**Assignment:** If a line in the entries below includes "control", show that line.

**Records for the exercise:**
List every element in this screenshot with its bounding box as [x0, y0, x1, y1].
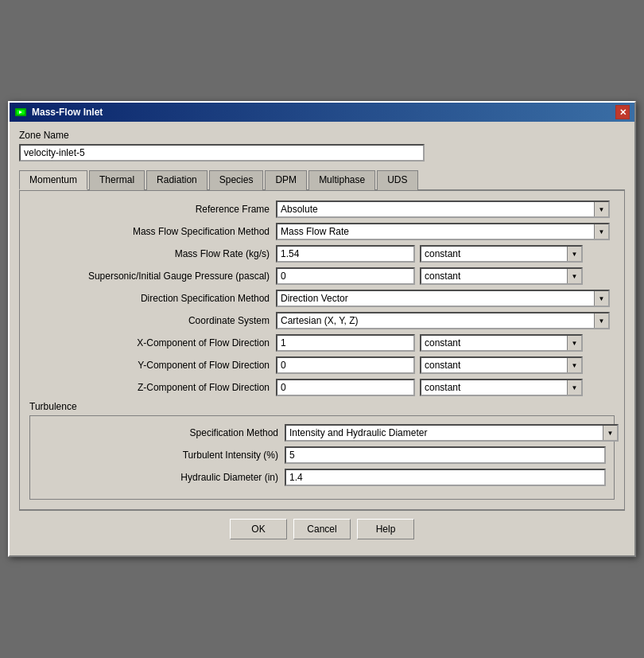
mass-flow-rate-label: Mass Flow Rate (kg/s)	[29, 248, 276, 259]
hydraulic-diameter-row: Hydraulic Diameter (in)	[38, 469, 606, 486]
coord-system-control: Cartesian (X, Y, Z) ▼	[276, 312, 615, 329]
mass-flow-rate-const-dropdown[interactable]: constant ▼	[420, 245, 583, 263]
reference-frame-arrow[interactable]: ▼	[594, 202, 608, 216]
turb-spec-method-dropdown[interactable]: Intensity and Hydraulic Diameter ▼	[285, 424, 619, 442]
direction-spec-control: Direction Vector ▼	[276, 290, 615, 307]
supersonic-row: Supersonic/Initial Gauge Pressure (pasca…	[29, 267, 615, 285]
supersonic-label: Supersonic/Initial Gauge Pressure (pasca…	[29, 271, 276, 282]
zone-name-label: Zone Name	[19, 130, 625, 141]
tabs-container: Momentum Thermal Radiation Species DPM M…	[19, 169, 625, 191]
hydraulic-diameter-label: Hydraulic Diameter (in)	[38, 472, 285, 483]
reference-frame-dropdown[interactable]: Absolute ▼	[276, 201, 610, 218]
mass-flow-rate-const-arrow[interactable]: ▼	[567, 247, 581, 261]
y-component-const-arrow[interactable]: ▼	[567, 358, 581, 372]
turb-spec-method-row: Specification Method Intensity and Hydra…	[38, 424, 606, 442]
turb-spec-method-value: Intensity and Hydraulic Diameter	[286, 426, 603, 440]
help-button[interactable]: Help	[357, 519, 414, 539]
hydraulic-diameter-control	[285, 469, 606, 486]
mass-flow-spec-arrow[interactable]: ▼	[594, 224, 608, 239]
y-component-row: Y-Component of Flow Direction constant ▼	[29, 356, 615, 374]
mass-flow-inlet-dialog: Mass-Flow Inlet ✕ Zone Name Momentum The…	[8, 101, 636, 557]
mass-flow-spec-control: Mass Flow Rate ▼	[276, 223, 615, 240]
turb-spec-method-label: Specification Method	[38, 427, 285, 438]
z-component-const-dropdown[interactable]: constant ▼	[420, 379, 583, 396]
supersonic-const-dropdown[interactable]: constant ▼	[420, 267, 583, 285]
x-component-const-value: constant	[421, 336, 567, 350]
turbulent-intensity-label: Turbulent Intensity (%)	[38, 450, 285, 461]
reference-frame-row: Reference Frame Absolute ▼	[29, 201, 615, 218]
supersonic-control: constant ▼	[276, 267, 615, 285]
turbulence-section-label: Turbulence	[29, 401, 615, 412]
y-component-control: constant ▼	[276, 356, 615, 374]
x-component-const-dropdown[interactable]: constant ▼	[420, 334, 583, 352]
tab-species[interactable]: Species	[209, 170, 264, 190]
supersonic-const-value: constant	[421, 269, 567, 283]
tab-multiphase[interactable]: Multiphase	[308, 170, 375, 190]
turbulent-intensity-input[interactable]	[285, 446, 606, 464]
turbulent-intensity-row: Turbulent Intensity (%)	[38, 446, 606, 464]
mass-flow-spec-label: Mass Flow Specification Method	[29, 226, 276, 237]
direction-spec-arrow[interactable]: ▼	[594, 291, 608, 306]
close-button[interactable]: ✕	[615, 105, 630, 119]
coord-system-dropdown[interactable]: Cartesian (X, Y, Z) ▼	[276, 312, 610, 329]
tab-momentum[interactable]: Momentum	[19, 170, 87, 190]
turbulence-box: Specification Method Intensity and Hydra…	[29, 415, 615, 500]
z-component-input[interactable]	[276, 379, 415, 396]
title-bar: Mass-Flow Inlet ✕	[10, 103, 634, 122]
y-component-const-value: constant	[421, 358, 567, 372]
direction-spec-row: Direction Specification Method Direction…	[29, 290, 615, 307]
y-component-input[interactable]	[276, 356, 415, 374]
reference-frame-control: Absolute ▼	[276, 201, 615, 218]
coord-system-row: Coordinate System Cartesian (X, Y, Z) ▼	[29, 312, 615, 329]
mass-flow-rate-row: Mass Flow Rate (kg/s) constant ▼	[29, 245, 615, 263]
mass-flow-rate-const-value: constant	[421, 247, 567, 261]
tab-radiation[interactable]: Radiation	[146, 170, 208, 190]
turb-spec-method-arrow[interactable]: ▼	[603, 426, 617, 440]
x-component-input[interactable]	[276, 334, 415, 352]
mass-flow-spec-dropdown[interactable]: Mass Flow Rate ▼	[276, 223, 610, 240]
reference-frame-label: Reference Frame	[29, 204, 276, 215]
zone-name-input[interactable]	[19, 144, 425, 162]
cancel-button[interactable]: Cancel	[293, 519, 351, 539]
ok-button[interactable]: OK	[230, 519, 287, 539]
z-component-row: Z-Component of Flow Direction constant ▼	[29, 379, 615, 396]
mass-flow-rate-control: constant ▼	[276, 245, 615, 263]
reference-frame-value: Absolute	[277, 202, 594, 216]
mass-flow-spec-row: Mass Flow Specification Method Mass Flow…	[29, 223, 615, 240]
tab-uds[interactable]: UDS	[377, 170, 417, 190]
y-component-label: Y-Component of Flow Direction	[29, 360, 276, 371]
coord-system-arrow[interactable]: ▼	[594, 313, 608, 328]
z-component-control: constant ▼	[276, 379, 615, 396]
bottom-buttons: OK Cancel Help	[19, 510, 625, 547]
turbulent-intensity-control	[285, 446, 606, 464]
hydraulic-diameter-input[interactable]	[285, 469, 606, 486]
tab-dpm[interactable]: DPM	[265, 170, 307, 190]
tab-thermal[interactable]: Thermal	[89, 170, 145, 190]
dialog-title: Mass-Flow Inlet	[32, 107, 103, 118]
mass-flow-rate-input[interactable]	[276, 245, 415, 263]
dialog-icon	[14, 106, 27, 119]
supersonic-input[interactable]	[276, 267, 415, 285]
x-component-const-arrow[interactable]: ▼	[567, 336, 581, 350]
supersonic-const-arrow[interactable]: ▼	[567, 269, 581, 283]
y-component-const-dropdown[interactable]: constant ▼	[420, 356, 583, 374]
turb-spec-method-control: Intensity and Hydraulic Diameter ▼	[285, 424, 619, 442]
coord-system-value: Cartesian (X, Y, Z)	[277, 313, 594, 328]
x-component-row: X-Component of Flow Direction constant ▼	[29, 334, 615, 352]
z-component-label: Z-Component of Flow Direction	[29, 382, 276, 393]
z-component-const-arrow[interactable]: ▼	[567, 380, 581, 395]
direction-spec-label: Direction Specification Method	[29, 293, 276, 304]
x-component-control: constant ▼	[276, 334, 615, 352]
dialog-body: Zone Name Momentum Thermal Radiation Spe…	[10, 122, 634, 555]
tab-content-momentum: Reference Frame Absolute ▼ Mass Flow Spe…	[19, 191, 625, 510]
x-component-label: X-Component of Flow Direction	[29, 337, 276, 348]
direction-spec-dropdown[interactable]: Direction Vector ▼	[276, 290, 610, 307]
direction-spec-value: Direction Vector	[277, 291, 594, 306]
coord-system-label: Coordinate System	[29, 315, 276, 326]
z-component-const-value: constant	[421, 380, 567, 395]
mass-flow-spec-value: Mass Flow Rate	[277, 224, 594, 239]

**Your solution:**
coord-system-control: Cartesian (X, Y, Z) ▼	[276, 312, 615, 329]
direction-spec-control: Direction Vector ▼	[276, 290, 615, 307]
hydraulic-diameter-control	[285, 469, 606, 486]
mass-flow-spec-control: Mass Flow Rate ▼	[276, 223, 615, 240]
supersonic-control: constant ▼	[276, 267, 615, 285]
y-component-control: constant ▼	[276, 356, 615, 374]
reference-frame-control: Absolute ▼	[276, 201, 615, 218]
mass-flow-rate-control: constant ▼	[276, 245, 615, 263]
z-component-control: constant ▼	[276, 379, 615, 396]
turbulent-intensity-control	[285, 446, 606, 464]
turb-spec-method-control: Intensity and Hydraulic Diameter ▼	[285, 424, 619, 442]
x-component-control: constant ▼	[276, 334, 615, 352]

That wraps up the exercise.